Polynomial Regression As an Alternative to Neural Nets.
I don’t know if “alternative” is the word since they conjecture an equivalence between polynomial regression and deep neural networks in this paper:
There are lots of insights and plenty to think about.
You could partially interpret their system as a form of extreme learning machine.
Anyway the more viewpoints on deep neural networks the better. There are quite a few now.
It also suggests (to me at least) that having each layer in a deep neural network have some weight connections back to the input is a good idea and also having a linear readout layer taking in the entirety of the layers in the network should allow it to “design” its own depth complexity.
There was however another paper recently that suggested that you can simply go ahead and have a conventional feed forward net with 1000’s of layers and that is all fine!
Ultimately though these are very simple systems and someone will get a proper handle on them in the next few years.
In this case you end up closer to what the nodes in the subcortical structures are doing.
In many ways I like to think of these as closer to a Boltzmann/Hopfield network than cortex.
I think I see what is going on in that paper. Even though random projection is not used the large number of polynomial terms results in extreme learning machine/ associative memory type behavior. That seems to happen inadvertently quite a lot these days, when people discover alternatives to BP. What they are actually doing is creating associative memory systems with a large excess of parameters resulting in repetition code error correction and if they use multiple layers (as in direct feedback alignment) they are getting a reduction in crosstalk between memories. Allowing nearby examples to be more sharply separated.
This is causing a lot of confusion.
Then the simplest mode of operation in a neural network is the associative memory (AM) mode. With only a single layer that can have a major problem setting the decision boundary between 2 nearby inputs, resulting in crosstalk. With minor disturbances resulting in misclassification due to the decision boundaries not being in the optimal places. Adding more layers in AM mode can help space out the decision boundaries more correctly. This mode requires a massive number of weight parameters.
Reducing the number of parameters and using the weak optimizer back-propagation (BP) then the system can start getting a bit smarter about where to place decision boundaries. There still has to be enough parameters so that only saddle points exist in the network and there are few if any actual local minimum for BP to get stuck in while training.

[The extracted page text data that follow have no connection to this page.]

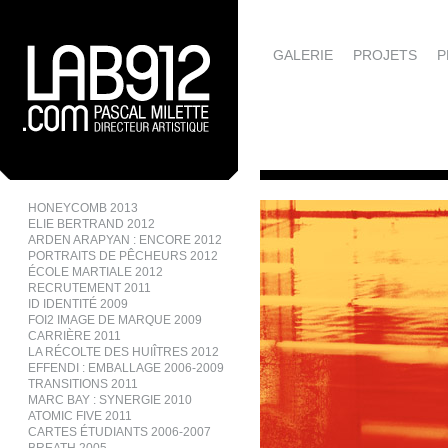
GALERIE
PROJETS
P
HONEYCOMB 2013
ELIE BERTRAND 2012
ARDEN ARAPYAN : ENCORE 2012
PORTRAITS DE PÊCHEURS 2012
ÉCOLE MARTIALE 2012
RECRUTEMENT 2011
ID IDENTITÉ 2009
FOI2 IMAGE DE MARQUE 2009
CARRIÈRE 2011
LA RÉCOLTE DES HUIÎTRES 2012
EFFENDI : EMBALLAGE 2006-2009
TRANSITIONS 2011
MARC BAY : SYNERGIE 2010
ATOMIC FIVE 2011
CARTES ÉTUDIANTS 2006-2007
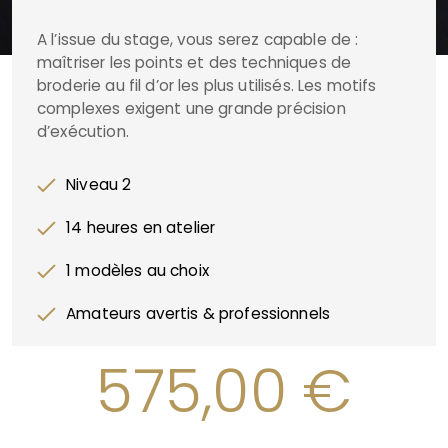
A l’issue du stage, vous serez capable de :
maîtriser les points et des techniques de
broderie au fil d’or les plus utilisés. Les motifs
complexes exigent une grande précision
d’exécution.
Niveau 2
14 heures en atelier
1 modèles au choix
Amateurs avertis & professionnels
575,00
€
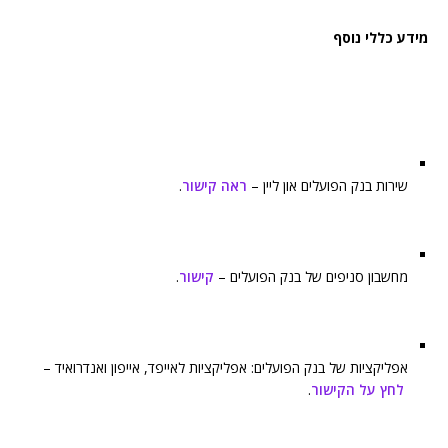
מידע כללי נוסף
שירות בנק הפועלים און ליין –
ראה קישור
.
מחשבון סניפים של בנק הפועלים –
קישור
.
אפליקציות של בנק הפועלים: אפליקציות לאייפד, אייפון ואנדרואיד –
לחץ על הקישור
.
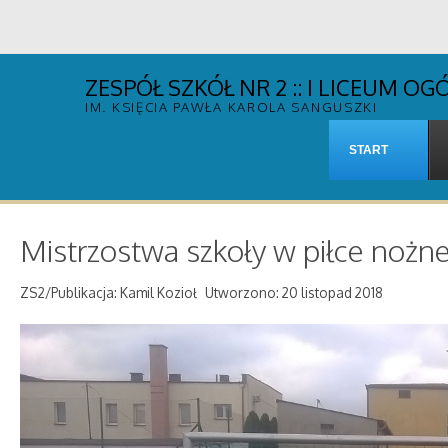
ZESPÓŁ SZKÓŁ NR 2 :: I LICEUM 
IM. KSIĘCIA PAWŁA KAROLA SANGUSZKI
START
Mistrzostwa szkoły w piłce nożn
ZS2/Publikacja: Kamil Kozioł
Utworzono: 20 listopad 2018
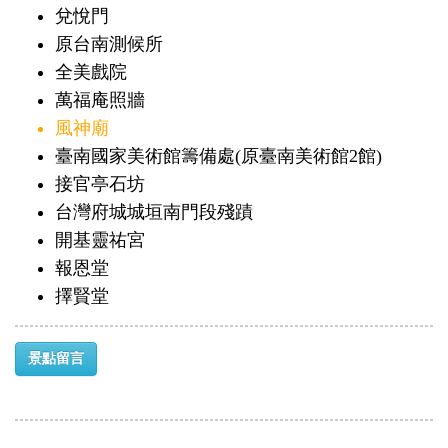
兌悅門
原台南測候所
全美戲院
萬福庵照牆
風神廟
臺南國家美術館籌備處(原臺南美術館2館)
接官亭石坊
台灣府城城垣南門段殘蹟
開基靈祐宮
報恩堂
擇賢堂
景點留言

Anyway after training it seems you can prune out many redundant weight parameters.
Training with evolutionary algorithms maybe you can get an even a smarter network with internal logic and linkage of concepts.
Anyway there are a lot of papers emerging where neural networks are viewed as systems of differential equations. Such systems are well known to have attractors states and bifurcations. Corresponding to decision regions and decision boundaries.
Interesting read. As Judea Pearl interprets it, "All the impressive achievements of deep learning amount to just curve fitting,”
Anyway very impressive curve fitting. I would like a way to smoothly integrate memory with deep neural networks. Also if you have ever experimented with evolutionary algorithms they can be very impressive too. You could say evolutionary algorithms were the first form of AI that actually worked, not deep nets.
You can train neural nets with evolution but if say the training set was 1 million images that is probably too much computationally. Training 1000 different small networks on say 1000 images each is certainly doable. Then you can regard each small network as an expert feature detector. Then from your 1000 network feature detectors train a massive depth 1 readout layer over the entire 1 million images. That is similar in spirit to transfer learning.
Somewhat off topic there is a very nice lecture on recurrent neural networks here:
Evolutionary algorithms are a good thing to have in some way experimented with, or at least understand. But for myself and Numenta we have to start from biology where the ultimate goal is to model what biological brains are actually made of that nibble off synapses, battle invading cells, and exchange RNA and DNA on into the reproductive system.
Further modeling in genetic detail makes it possible to do away with a “fitness function” and other problems like when their timer runs out they no longer exist as food for others that may have hunting them down because they needed something to eat.
The question here has to be: how do we most easily model (among other things) autonomous mobile virtual microglia to do the pruning?
That was interesting. You can prune away most of the weights in deep neural networks after you have trained them. But they must be there during training to avoid getting trapped in local minima.